Le 6 juin, c’était la première du film documentaire de Pressenza, “Le début de la fin des armes nucléaires”. Pour ce film, nous nous sommes entretenus avec 14 personnes, expertes dans leur domaine, qui ont pu révéler l’histoire du sujet, le processus qui a conduit au traité d’interdiction des armes nucléaires et les efforts actuels pour stigmatiser celles-ci et transformer l’interdiction en élimination. Pour pouvoir faire connaître cette information au monde entier, nous publions les versions intégrales de ces entretiens, avec leur transcription, dans l’espoir que cette information sera utile pour d’autres réalisateurs de documentaires, militants et historiens désirant entendre les importants témoignages enregistrés lors de ces entretiens.

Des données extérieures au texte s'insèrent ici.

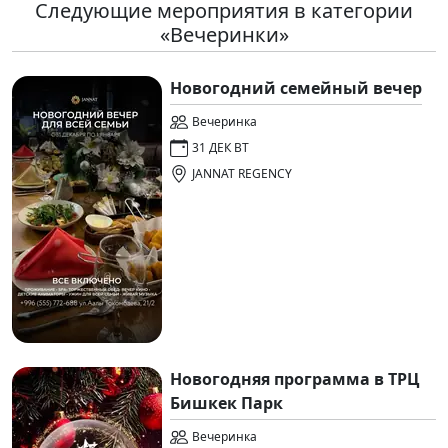
Следующие мероприятия в категории
«Вечеринки»
Новогодний семейный вечер
Вечеринка
31 ДЕК ВТ
JANNAT REGENCY
Новогодняя программа в ТРЦ
Бишкек Парк
Вечеринка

L’entretien suivant est celui de Tim Wright, coordinateur chez ICAN pour le traité, filmé sous la pluie à Bryant Park, à New York, le 24 septembre 2018.

Nous avons parlé du développement de ICAN, de son attrait pour les jeunes, de l’impact des armes nucléaires en Océanie et Pacifique, et du traité d’interdiction des armes nucléaires.

Questions : Tony Robinson, Vidéo : Álvaro Orús.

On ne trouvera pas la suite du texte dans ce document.